## ACTION ITEM
Copies of all lines containing the string "lumières" are needed from the data below.

Saved data entries
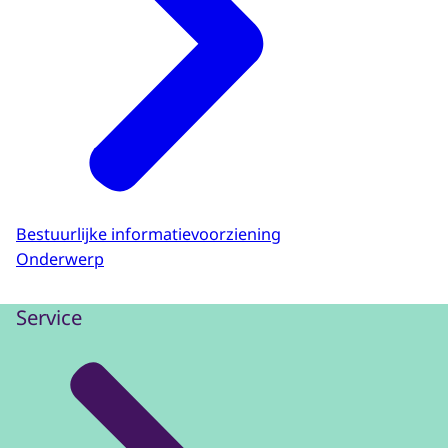
Bestuurlijke informatievoorziening
Onderwerp
Service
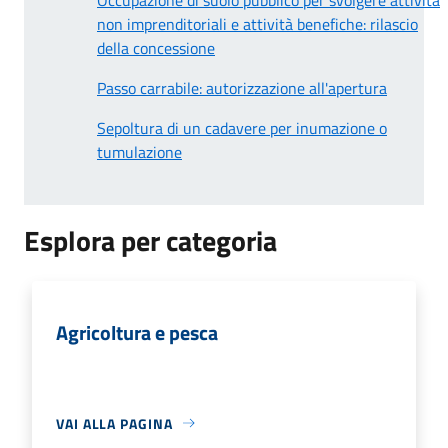
non imprenditoriali e attività benefiche: rilascio
della concessione
Passo carrabile: autorizzazione all'apertura
Sepoltura di un cadavere per inumazione o
tumulazione
Esplora per categoria
Agricoltura e pesca
VAI ALLA PAGINA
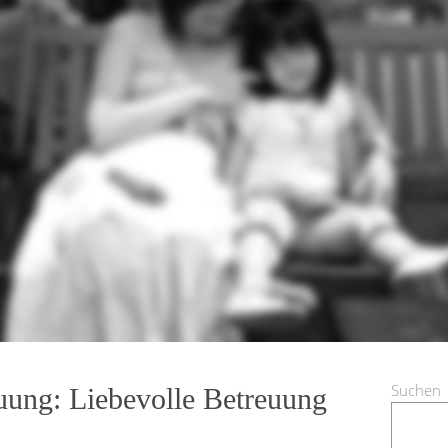
Suchen
uung: Liebevolle Betreuung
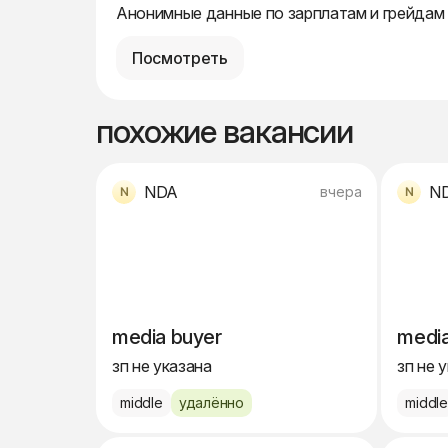
Анонимные данные по зарплатам и грейдам
Посмотреть
похожие вакансии
NDA
N
вчера
media buyer
media
зп не указана
зп не 
middle
удалённо
middl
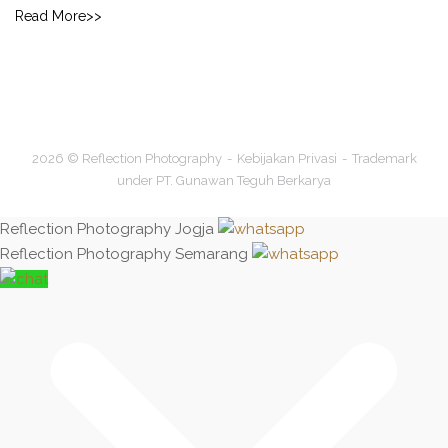
Read More>>
2026 © Reflection Photography
Kebijakan Privasi
Trademark
under PT. Gunawan Teguh Berkarya
Reflection Photography Jogja
Reflection Photography Semarang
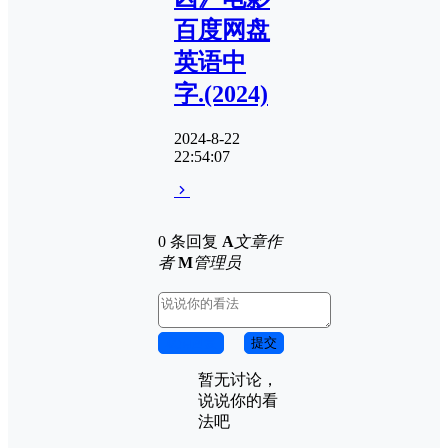
百度网盘
英语中
字.(2024)
2024-8-22
22:54:07
0 条回复
A
文章作
者
M
管理员
取消回复
提交
暂无讨论，
说说你的看
法吧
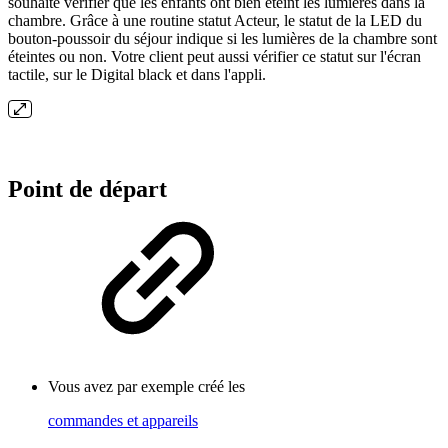
souhaite vérifier que les enfants ont bien éteint les lumières dans la
chambre. Grâce à une routine statut Acteur, le statut de la LED du
bouton-poussoir du séjour indique si les lumières de la chambre sont
éteintes ou non. Votre client peut aussi vérifier ce statut sur l'écran
tactile, sur le Digital black et dans l'appli.
Point de départ
Vous avez par exemple créé les
commandes et appareils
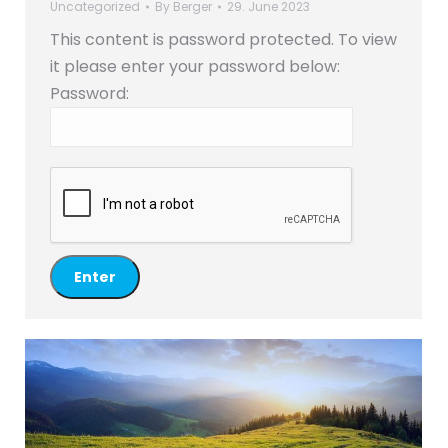
Uncategorized
By
Berger
29. June 2023
This content is password protected. To view
it please enter your password below:
Password:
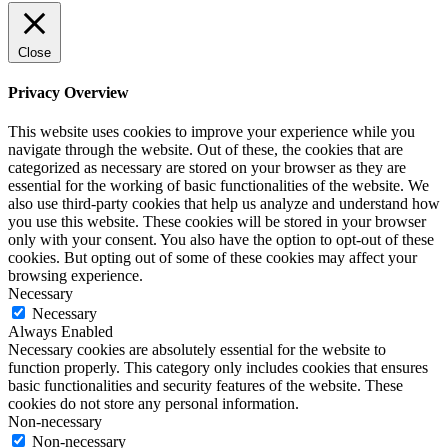
Close
Privacy Overview
This website uses cookies to improve your experience while you
navigate through the website. Out of these, the cookies that are
categorized as necessary are stored on your browser as they are
essential for the working of basic functionalities of the website. We
also use third-party cookies that help us analyze and understand how
you use this website. These cookies will be stored in your browser
only with your consent. You also have the option to opt-out of these
cookies. But opting out of some of these cookies may affect your
browsing experience.
Necessary
Necessary
Always Enabled
Necessary cookies are absolutely essential for the website to
function properly. This category only includes cookies that ensures
basic functionalities and security features of the website. These
cookies do not store any personal information.
Non-necessary
Non-necessary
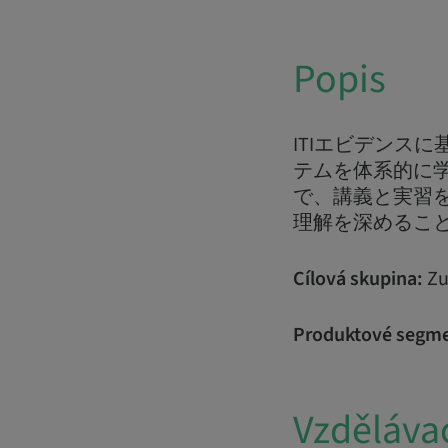
Popis
ITIエビデンス
テムを体系的に
で、講義と実習
理解を深めるこ
Cílová skupina:
Zu
Produktové segme
Vzdělávac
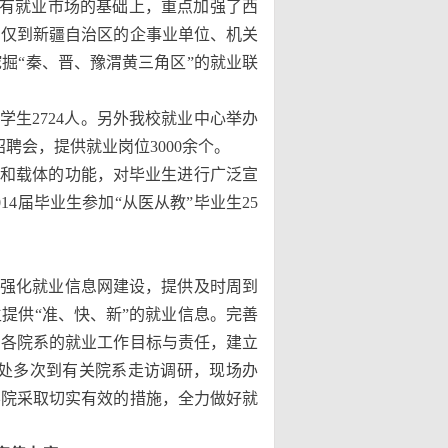
原有就业市场的基础上，重点加强了西
，仅到新疆自治区的企事业单位、机关
挖掘“秦、晋、豫渭黄三角区”的就业联
向学生2724人。另外我校就业中心举办
聘会，提供就业岗位3000余个。
和载体的功能，对毕业生进行广泛宣
4届毕业生参加“从医从教”毕业生25
强化就业信息网建设，提供及时周到
提供“准、快、新”的就业信息。完善
确各院系的就业工作目标与责任，建立
处多次到有关院系走访调研，现场办
学院采取切实有效的措施，全力做好就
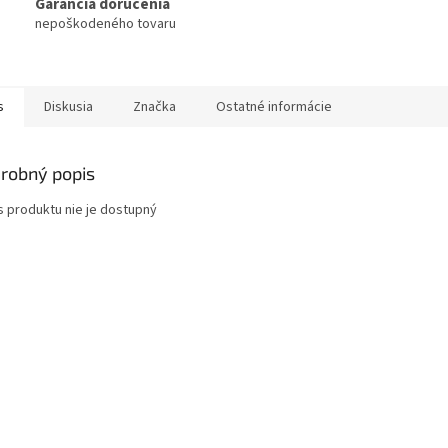
Garancia doručenia
nepoškodeného tovaru
s
Diskusia
Značka
Ostatné informácie
robný popis
s produktu nie je dostupný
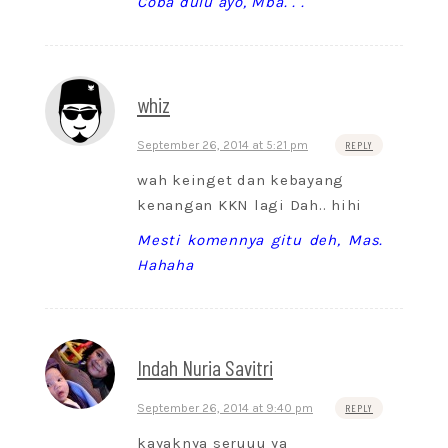
Coba dulu ayo, Mba. . .
whiz
September 26, 2014 at 5:21 pm
REPLY
wah keinget dan kebayang
kenangan KKN lagi Dah.. hihi
Mesti komennya gitu deh, Mas.
Hahaha
Indah Nuria Savitri
September 26, 2014 at 9:40 pm
REPLY
kayaknya seruuu ya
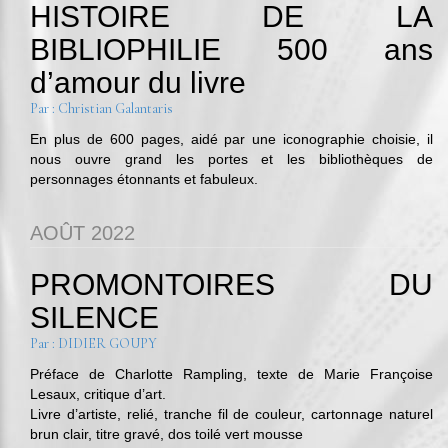
HISTOIRE DE LA
BIBLIOPHILIE 500 ans
d’amour du livre
Par : Christian Galantaris
En plus de 600 pages, aidé par une iconographie choisie, il
nous ouvre grand les portes et les bibliothèques de
personnages étonnants et fabuleux.
AOÛT 2022
PROMONTOIRES DU
SILENCE
Par : DIDIER GOUPY
Préface de Charlotte Rampling, texte de Marie Françoise
Lesaux, critique d’art.
Livre d’artiste, relié, tranche fil de couleur, cartonnage naturel
brun clair, titre gravé, dos toilé vert mousse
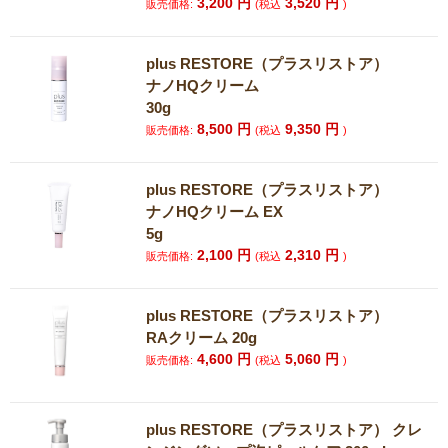
3,200
円
3,520
円
販売価格:
(税込
)
plus RESTORE（プラスリストア）
ナノHQクリーム
30g
8,500
円
9,350
円
販売価格:
(税込
)
plus RESTORE（プラスリストア）
ナノHQクリーム EX
5g
2,100
円
2,310
円
販売価格:
(税込
)
plus RESTORE（プラスリストア）
RAクリーム 20g
4,600
円
5,060
円
販売価格:
(税込
)
plus RESTORE（プラスリストア） クレ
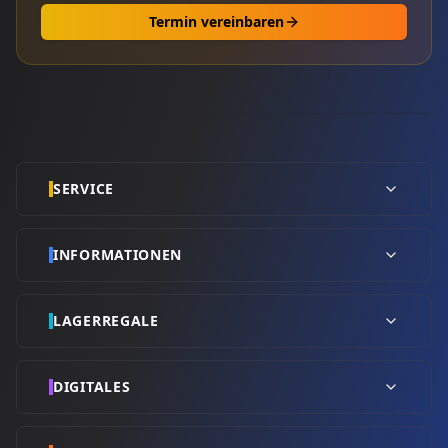
Termin vereinbaren
SERVICE
INFORMATIONEN
LAGERREGALE
DIGITALES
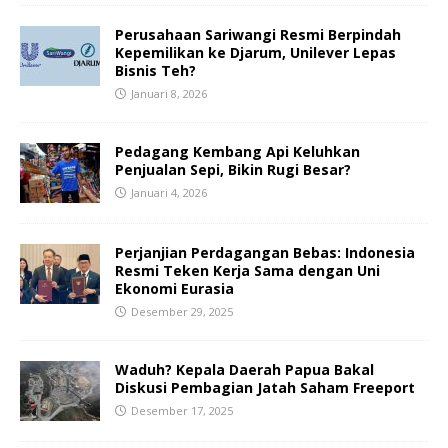
Perusahaan Sariwangi Resmi Berpindah
Kepemilikan ke Djarum, Unilever Lepas
Bisnis Teh?
Januari 8, 2026
Pedagang Kembang Api Keluhkan
Penjualan Sepi, Bikin Rugi Besar?
Januari 4, 2026
Perjanjian Perdagangan Bebas: Indonesia
Resmi Teken Kerja Sama dengan Uni
Ekonomi Eurasia
Desember 29, 2025
Waduh? Kepala Daerah Papua Bakal
Diskusi Pembagian Jatah Saham Freeport
Desember 17, 2025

## EXERCISE RESULT
souhaite vérifier que les enfants ont bien éteint les lumières dans la
bouton-poussoir du séjour indique si les lumières de la chambre sont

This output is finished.